Brody glanced at his notes. “There have been no major modifications of the capsule. We have no clue as to what launched it a second time, but there are definite indications that it was previously landed. The few traces of soil and other materials contaminating the capsule are confusing and their source has not been identified. Meanwhile, we have no notion of the source of these apes, nor of the fate of Colonel Taylor and his crew.”

“Someone interfered with the mission,” Victor Hasslein said thoughtfully.

“You state that as a scientific conclusion, Victor?” the president asked.

“I state it as an obvious conclusion, Mister President. We lost track of the Taylor capsule, but it was certainly not headed for re-entry at the time it vanished from the screens. Now it reappears, dramatically, and with no previous trace, so that SAC is alerted. And inside are—chimpanzees. Inhabitants of earth, with untraceable clothing. Even the mud stains make no scientific sense. It is fairly obvious that these chimpanzees did not force Colonel Taylor to land, nor did they remove him from his ship, adapt his clothing to themselves, and re-launch. Of course someone has interfered with our mission. The only question is who.”

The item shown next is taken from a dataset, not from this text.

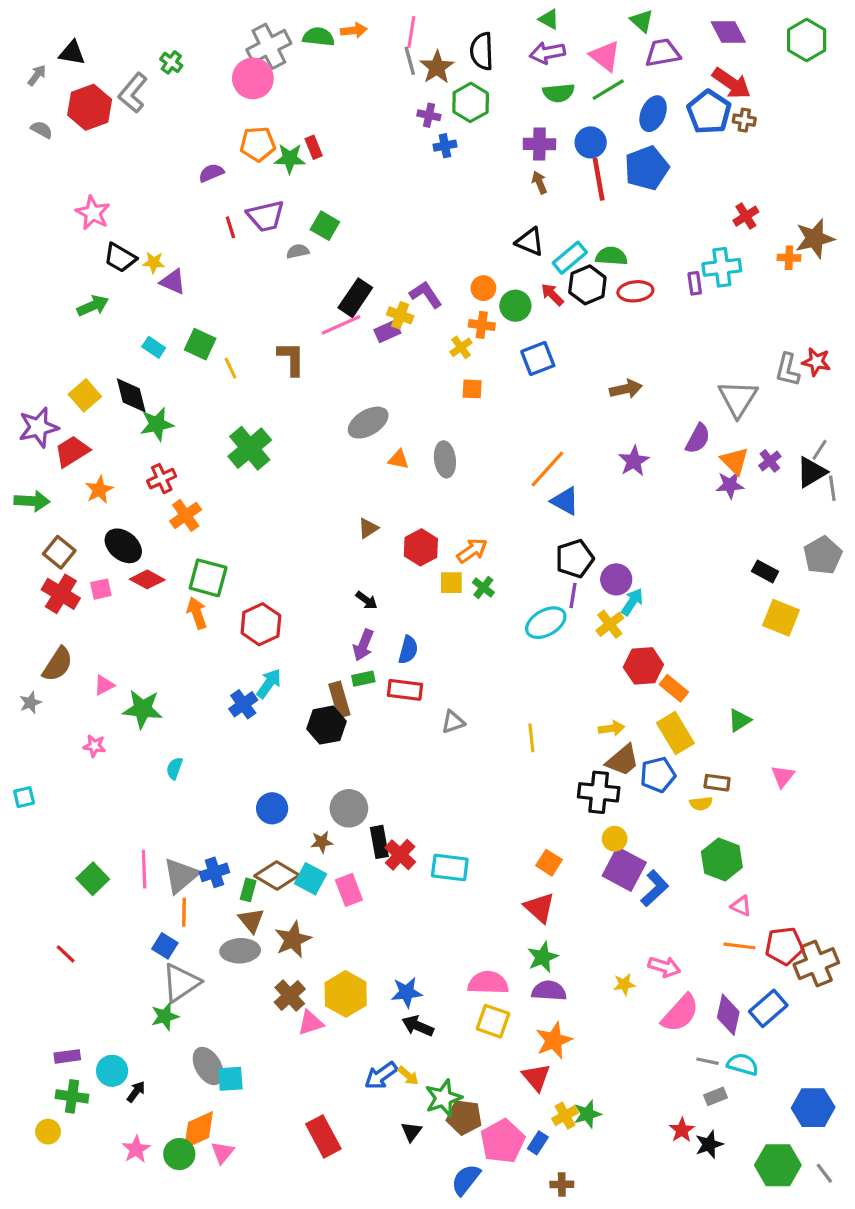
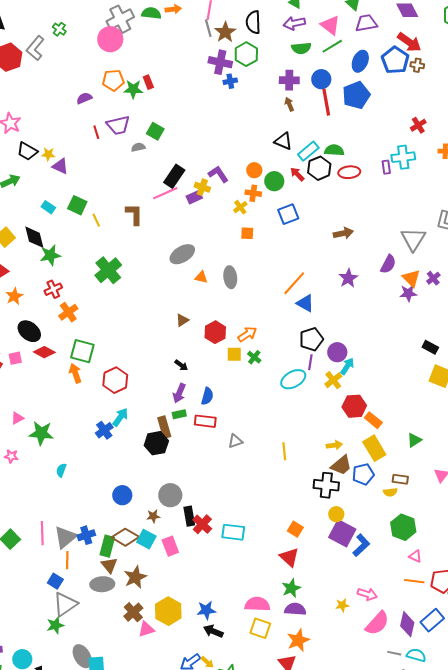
purple cross: (429, 115) -> (220, 62), size x1.6
green rectangle: (248, 890) -> (107, 546), size x1.5

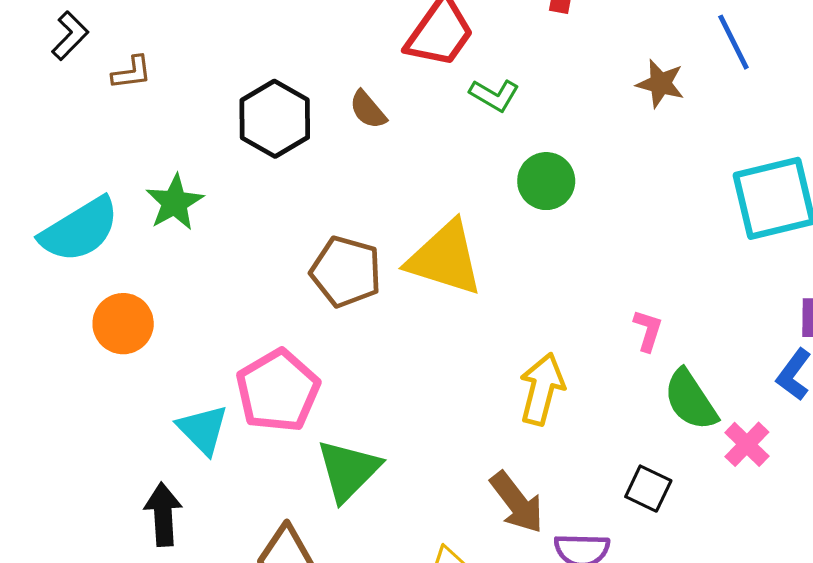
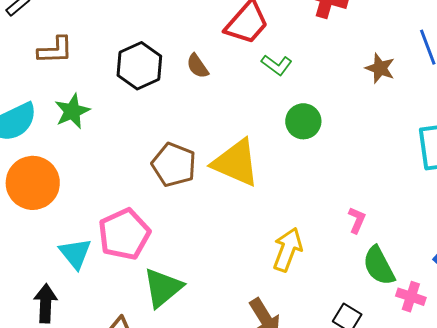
brown L-shape: (132, 73) -> (55, 50), moved, size x1.4
orange circle: (123, 324) -> (33, 183), size x1.4
pink cross: (747, 444) -> (411, 297), turned -32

“Russians,” the Air Force deputy said. He said it firmly. Navy nodded.

“You don’t know that, gentlemen,” the president said carefully. “What if the Soviets are as curious as we? And as mystified?”

“You’ve asked them?” the Army demanded. He gulped. “Sir?”

The president smiled. “General, if they were involved, they’d know, wouldn’t they?”

“Huh? Yes, sir—”

“And if they weren’t, why not ask them?” the president continued. “I’m in favor of security when it can help us, but it can be carried too far. In fact, I see no threat to our national security from releasing this story to the whole world. Can any of you give me a good reason why I shouldn’t?”

“Only that the press can often interfere with a scientific investigation,” Hasslein said carefully. “And surely, Mister President, such an investigation is required? I assume we do want to know what happened to our astronauts?”

The service representatives nodded vigorously. “Damn right,” the Air Force man said. He slammed his fist against the table. “Taylor was a good man, and he was our man. By God we’ll find out what happened to him!” The others murmured approval.

It is obvious what they are thinking, the president said to himself. They are good men, but not rational when it comes to something like this. Taylor was their man. They were prepared to have him killed in action against an enemy, or lost in a scientific experiment, but not to something mysterious at the hands of an unknown enemy.

I can’t even disagree very strongly. Besides, I want to know what happened myself. Possibly not for the same reasons that they do, but I want to know. “We’ll make a thorough inquiry,” the president assured them. “Dr. Hasslein, I’ll ask you to submit to me a list of persons who ought to be on a commission of inquiry. A Presidential Commission. Scientists, and at least two members of Congress—one from the Armed Forces Committee. I think the Joint Chiefs can give you a recommendation there.”

“A Presidential Commission,” Hasslein said. “Yes, sir.”

“You are less than enthusiastic. What better way to handle it?”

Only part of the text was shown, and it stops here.